West Indies captain Chris Gayle made a timely return to the century ranks on Monday to ensure a final day showdown in the second cricket Test against New Zealand at McLean Park in Napier.
Gayle, unbeaten on 146 -- his first century from 24 Tests in three years -- provided more than half of the West Indies total as they ended the fourth day at 278 for seven in their second innings, for an overall lead of 214.
New Zealand felt in with a chance to end the West Indies innings before the final day when they had the tourists at 106 for four.
But they were thwarted by a valuable 124-run stand for the fifth wicket by Gayle and Australian-born Brendan Nash.
With no Shivnarine Chanderpaul to rely on after the world's most prolific batsman in the past two years fell on the first ball, Gayle and Nash dug in to bring the West Indies back into the Test.
Gayle started in fiery form, but became more watchful as his century neared, spending 15 overs in the 90s.
On 99 he offered one of his few chances when he played upishly to midwicket and the ball fell just short of Daniel Flynn.
He then offered a chance going for his 100 when he stopped in the middle of the pitch and had second thoughts about the run before he saw Jeetan Patel misfield at point and he was able to get home for his century.
By the close of play he had been at the wicket for nearly five-and-a-half hours in an innings that included 13 fours and six sixes.
For the West Indies, survival through the day mattered most. They only scored 216 runs in the three sessions but ensured they would go into the fifth day with three wickets to build a demanding chase for New Zealand.
Nash, in only his second Test, provided valuable support for Gayle as they stayed together for 55 overs, batting right through the middle session.
The partnership was broken soon after when a James Franklin bouncer clipped Nash on the gloves and went straight to Jamie How at second slip.
It was desperately needed stand for the West Indies after an early collapse when they lost two wickets on 106, which included the first-ball dismissal of Chanderpaul.
After resuming the day at 62 for two, Gayle and Xavier Marshall raced past the 100 mark before Patel made his breakthrough.
He had Marshall caught at first slip by Ross Taylor for 18, three balls after the same batsman had been dropped by gloveman Brendon McCullum.
Then with Patel's next ball, a full toss he would not be proud of, Chanderpaul attempted to find runs down the leg side but instead miscued and sent the ball straight back to the bowler for the simplest of catches.
The player ranked the world's best cricketer was back in the pavilion for a golden duck after batting through the first innings for an unbeaten 126.
Franklin, who had been kept out of the attack for most of the day, followed up his dismissal of Nash by removing Denesh Ramdin for six when the batsman flashed at a wide delivery and was caught at point by Flynn.
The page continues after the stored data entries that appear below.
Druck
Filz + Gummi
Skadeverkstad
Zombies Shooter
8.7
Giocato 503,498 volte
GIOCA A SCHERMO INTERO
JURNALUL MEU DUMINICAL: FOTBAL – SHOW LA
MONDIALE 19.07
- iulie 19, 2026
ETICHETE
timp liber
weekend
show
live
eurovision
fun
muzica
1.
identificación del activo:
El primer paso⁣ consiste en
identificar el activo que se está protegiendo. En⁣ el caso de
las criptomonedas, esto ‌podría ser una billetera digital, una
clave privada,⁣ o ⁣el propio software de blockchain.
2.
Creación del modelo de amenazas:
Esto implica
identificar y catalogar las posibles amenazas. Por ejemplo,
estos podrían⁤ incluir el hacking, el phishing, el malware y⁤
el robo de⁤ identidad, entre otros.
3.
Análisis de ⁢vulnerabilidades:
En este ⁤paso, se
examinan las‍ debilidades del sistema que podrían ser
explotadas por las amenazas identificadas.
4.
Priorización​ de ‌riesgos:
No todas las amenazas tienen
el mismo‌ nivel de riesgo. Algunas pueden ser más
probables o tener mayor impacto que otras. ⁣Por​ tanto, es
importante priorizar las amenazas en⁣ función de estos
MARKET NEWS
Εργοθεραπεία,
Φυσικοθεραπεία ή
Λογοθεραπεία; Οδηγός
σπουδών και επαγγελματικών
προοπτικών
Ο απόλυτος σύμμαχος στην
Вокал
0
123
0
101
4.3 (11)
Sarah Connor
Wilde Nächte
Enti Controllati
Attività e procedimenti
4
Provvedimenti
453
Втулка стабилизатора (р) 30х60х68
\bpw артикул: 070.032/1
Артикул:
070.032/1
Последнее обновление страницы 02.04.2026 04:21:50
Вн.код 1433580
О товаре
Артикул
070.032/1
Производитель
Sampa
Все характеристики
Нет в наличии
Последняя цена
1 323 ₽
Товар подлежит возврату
Iain O'Brien claimed the third wicket to fall in the final session. He first upset Jerome Taylor with a a short-pitched ball that caught him on the grill and then fired a full length delivery which trapped him leg before wicket.
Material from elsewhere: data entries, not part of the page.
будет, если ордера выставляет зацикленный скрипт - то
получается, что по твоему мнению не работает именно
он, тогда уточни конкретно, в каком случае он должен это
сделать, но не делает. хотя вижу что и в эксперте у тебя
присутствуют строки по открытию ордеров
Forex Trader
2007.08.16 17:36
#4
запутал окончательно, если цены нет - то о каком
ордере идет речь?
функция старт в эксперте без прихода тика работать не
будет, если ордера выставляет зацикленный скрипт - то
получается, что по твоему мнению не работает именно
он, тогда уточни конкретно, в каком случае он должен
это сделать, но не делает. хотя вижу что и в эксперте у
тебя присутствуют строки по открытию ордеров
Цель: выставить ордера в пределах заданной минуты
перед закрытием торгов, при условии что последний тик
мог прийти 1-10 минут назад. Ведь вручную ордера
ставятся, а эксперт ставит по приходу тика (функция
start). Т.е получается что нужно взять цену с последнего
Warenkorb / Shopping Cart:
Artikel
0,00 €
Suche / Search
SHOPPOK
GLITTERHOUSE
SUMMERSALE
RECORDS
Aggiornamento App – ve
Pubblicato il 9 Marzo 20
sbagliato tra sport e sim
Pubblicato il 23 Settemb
Patel has the best bowling figures for New Zealand with three for 83 and Franklin has two for 40.
Going into the final day New Zealand, with three wickets still to get before they can start their run chase, have only one referral left under the trial system where a side has three chances to contest an umpire's decision.
Vettori questioned two leg before wicket chances but both were turned down by the third umpire.